It’s rare that a dance artist means so much to so many people. Yet Margie Gillis is that exception. The fact that she’s been able to connect with audiences, like no other, for the better part of forty years, is even more exceptional. In her recent celebratory anniversary concert at the Agora de la danse in Montréal, Florilège: 40 ans de poèmes chorégraphiques, Gillis reflects on her younger self and her singular career. It is a show where, amazingly, the past becomes visible, at least in my mind’s eye, and I’m convinced many in the theatre had the same experience. While it’s true that you can never recapture the past, recalling history can be illuminating.
The production unites five of her works, stretching from Waltzing Matilda (1978), to Broken English (1980), to The Little Animal (1986), to Bloom (1989), to Voyages (1997). As the performance progressed, I was pulled back to my own youth, not simply to where I was when I saw those performances, but to thoughts triggered about my own life at the time. Gillis is not just prompting us to remember phases of a great artist’s glory days, she invites us to revisit the intricacies of the dances, gently tinkered with in certain passages, yet embodied by a still-flourishing performer. There’s a simple honesty in her performance; nothing is forced. Watching her in motion as she enters her sixties you sense that she is being true to herself, and she brings enormous conviction to her dancing. Further, she’s compassionate toward the characters she inhabits. I brought a friend along to the show, someone who rarely goes to dance shows and had never seen Gillis dance, but his comments that “the movements are expressive, suggestive and symbolic” were totally on point.

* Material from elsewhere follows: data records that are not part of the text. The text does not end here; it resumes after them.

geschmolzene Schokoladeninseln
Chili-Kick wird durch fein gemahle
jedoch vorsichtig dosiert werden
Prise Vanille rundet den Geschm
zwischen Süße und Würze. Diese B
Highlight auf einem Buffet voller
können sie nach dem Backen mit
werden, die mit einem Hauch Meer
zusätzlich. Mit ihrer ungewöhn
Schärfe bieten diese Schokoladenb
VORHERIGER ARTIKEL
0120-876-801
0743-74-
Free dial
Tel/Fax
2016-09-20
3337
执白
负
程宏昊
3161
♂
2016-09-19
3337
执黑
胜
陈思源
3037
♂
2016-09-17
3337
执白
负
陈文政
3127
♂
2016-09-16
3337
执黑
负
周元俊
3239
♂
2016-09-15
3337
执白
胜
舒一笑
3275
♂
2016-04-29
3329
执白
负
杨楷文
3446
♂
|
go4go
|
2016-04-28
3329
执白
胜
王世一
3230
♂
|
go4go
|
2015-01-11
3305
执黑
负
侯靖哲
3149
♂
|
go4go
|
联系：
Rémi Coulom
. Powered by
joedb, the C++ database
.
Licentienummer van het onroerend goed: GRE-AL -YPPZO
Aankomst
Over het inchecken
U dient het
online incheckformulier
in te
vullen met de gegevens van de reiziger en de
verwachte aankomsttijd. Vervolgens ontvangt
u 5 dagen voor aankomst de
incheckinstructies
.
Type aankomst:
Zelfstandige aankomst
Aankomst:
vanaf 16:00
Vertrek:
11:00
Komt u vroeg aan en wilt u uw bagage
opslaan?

Audiences, arguably, like character and story in certain dance works, and devotees of Margie Gillis are drawn to her physical narratives and the emotional continuity of her pieces. The “nouvelle danse” crowd in Québec, however, never embraced Gillis. That must have hurt, but she has moved beyond the old school vs. new school mentality and its divisions. Her storytelling device is best served (and it’s always been the case) when she chooses simple staging, costumes and movement coupled with stirring music. Over the years, we’ve watched her responsive body, her quirks, her triumphant joy in dancing – and then there was always the hair, an uncredited partner in these solos.

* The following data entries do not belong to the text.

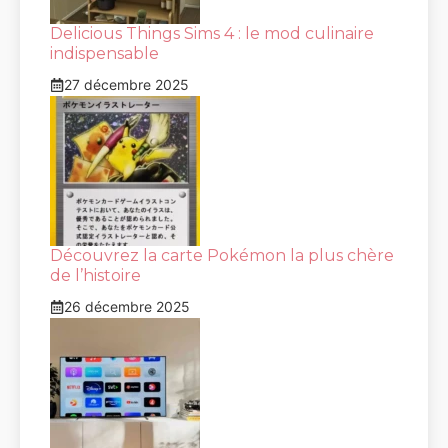
Delicious Things Sims 4 : le mod culinaire
indispensable
27 décembre 2025
Découvrez la carte Pokémon la plus chère
de l’histoire
26 décembre 2025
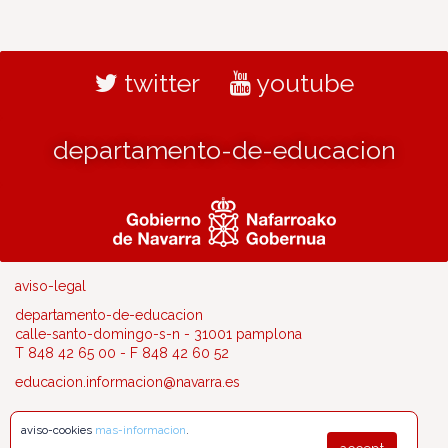
twitter
youtube
departamento-de-educacion
aviso-legal
departamento-de-educacion
calle-santo-domingo-s-n - 31001 pamplona
T 848 42 65 00 - F 848 42 60 52
educacion.informacion@navarra.es
aviso-cookies
mas-informacion
.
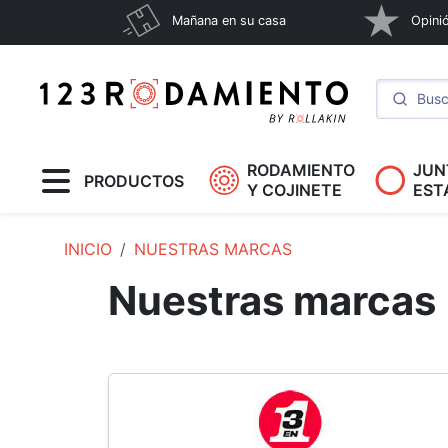
Mañana en su casa
Opinió
RODAMIENTO
JUN
PRODUCTOS
Y COJINETE
EST
INICIO
NUESTRAS MARCAS
Nuestras marcas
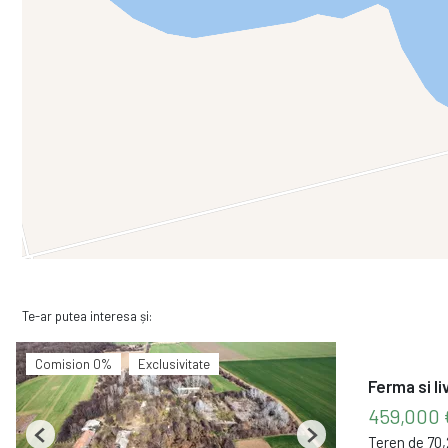
Te-ar putea interesa și:
Comision 0%
Exclusivitate
Ferma si li
459,000
Teren de 70
Previous
Next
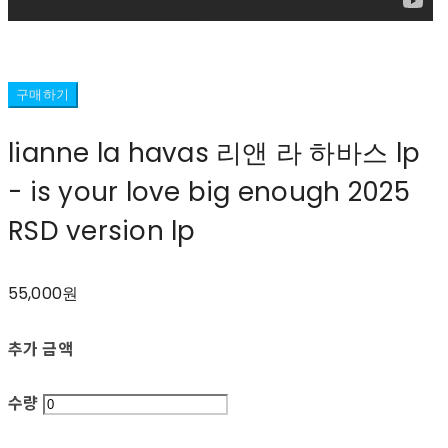
구매하기
lianne la havas 리앤 라 하바스 lp
- is your love big enough 2025
RSD version lp
55,000원
추가 금액
수량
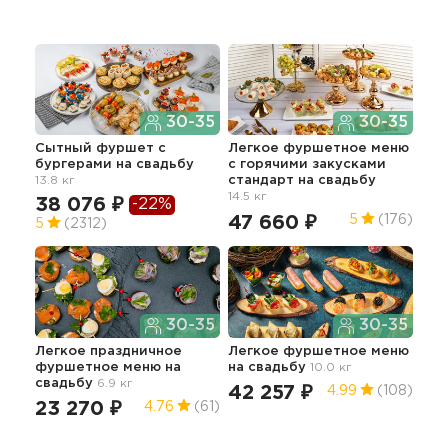
30-35
30-35
Сытный фуршет с
Легкое фуршетное меню
Пре
бургерами
на свадьбу
c горячими закусками
бан
13.8 кг
стандарт
на свадьбу
19
14.5 кг
38 076 ₽
-22%
5
47 660 ₽
5
(176)
5
(2312)
30-35
30-35
Легкое праздничное
Легкое фуршетное меню
фуршетное меню
на
на свадьбу
10.0 кг
Иде
свадьбу
6.9 кг
фур
42 257 ₽
4.99
(108)
ша
23 270 ₽
4.76
(61)
75
5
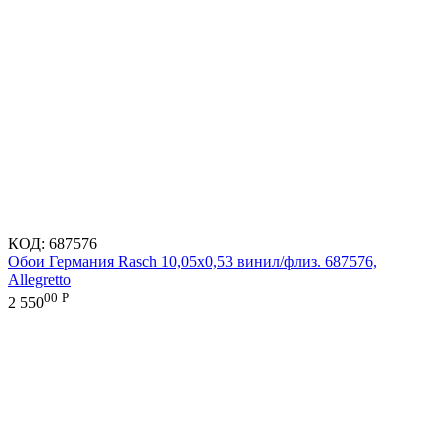
КОД:
687576
Обои Германия Rasch 10,05x0,53 винил/флиз. 687576,
Allegretto
00
Р
2 550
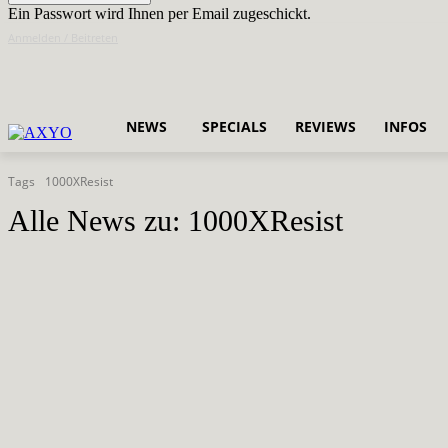
Ein Passwort wird Ihnen per Email zugeschickt.
Anmelden / Beitreten
NEWS
SPECIALS
REVIEWS
INFOS
Tags
1000XResist
Alle News zu:
1000XResist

There are degrees of anguished intensity to some of the work, while certain pieces unfold grand themes of adulthood and express unhealed emotional wounds. The stage comes to life with Waltzing Matilda. Danced in six powerful minutes, with Gillis wearing an airy, floral dress, the piece felt right in a different way than it did almost forty years ago. Of course, her body doesn’t move with the same alertness, yet the weight and the overall slower tone in the swoop of her body, the footfalls, and the ways in which the movements swell and shrink in this signature work (which is set to Tom Waits’ haunting vocals in Tom Traubert’s Blues with a refrain from the Australian song, Waltzing Matilda), still resonate. What I recall of what I saw so long ago was an evocation of a sad, roaming man, filled with despair, drowning his sorrows, remembering the young woman who ripped his heart out and left him, travelling without the saints (there’s a reference to St. Christopher in the lyrics). Today, as Gillis dances it, the woman in question has matured and seems repentant about the things she’s done and regretful of the chances she let go.

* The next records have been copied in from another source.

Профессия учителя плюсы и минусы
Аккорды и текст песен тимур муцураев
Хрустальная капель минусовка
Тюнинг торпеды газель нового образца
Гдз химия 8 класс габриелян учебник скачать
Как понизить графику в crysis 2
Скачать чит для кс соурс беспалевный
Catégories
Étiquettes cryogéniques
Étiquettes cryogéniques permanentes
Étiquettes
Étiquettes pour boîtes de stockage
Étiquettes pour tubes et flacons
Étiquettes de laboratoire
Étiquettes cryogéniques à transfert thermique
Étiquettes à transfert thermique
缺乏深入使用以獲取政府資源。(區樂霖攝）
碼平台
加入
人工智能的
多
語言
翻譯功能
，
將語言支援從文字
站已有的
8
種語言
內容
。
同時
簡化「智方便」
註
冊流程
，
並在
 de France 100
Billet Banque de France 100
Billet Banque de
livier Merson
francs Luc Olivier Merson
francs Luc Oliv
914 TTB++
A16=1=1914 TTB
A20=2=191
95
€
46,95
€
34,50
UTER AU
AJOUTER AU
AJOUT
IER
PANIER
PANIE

The sequence for The Little Animal appears pared down from the original, but Gillis’s tortured and tender evocation of this creature being tamed inspires. In the stunning Bloom, Irish actress Siobhán McKenna’s riveting reading of the James Joyce soliloquy from Ulysses fills the space. It’s one of Gillis’s most dramatic performances, period, full of power and sensual potency, not to mention intelligence and wit, matching the author’s extraordinarily lyrical stream-of-consciousness writing.
Marianne Faithful’s combative Broken English is the epitome of the culture-clash politics of the 1980s, denouncing the masters of war. Gillis makes you feel like you’ve been through the wringer with her. The stomping physicality is less explosive than it used to be – in particular those tumbling dives are gone – but the anger and the “up yours” stance is ever clear. The final piece, the scene for Voyages, using Gilles Vigneault’s poetic Si les bateaux as source material for the score, had a moonlit black-and-white quality, with Gillis employing two valises as props, an ode to a life left behind and a pull to the new world.
Throughout this soulful concert, you feel Gillis’s’ ecstasy as a dancer. She ends most pieces with her head tilted up, as if toward the light. The hope, and even the innocence, that Gillis brought to her interpretations earlier in her career surfaces only fleetingly, but her way of moving today provides a different reading. There’s spiritual passion that she’s embedded in the work, providing a communion with the audience that transcends time. That evolution is radical not only for the deep pleasures it delivers, but for the way it reflects a sensitive and enduring imaginative vision.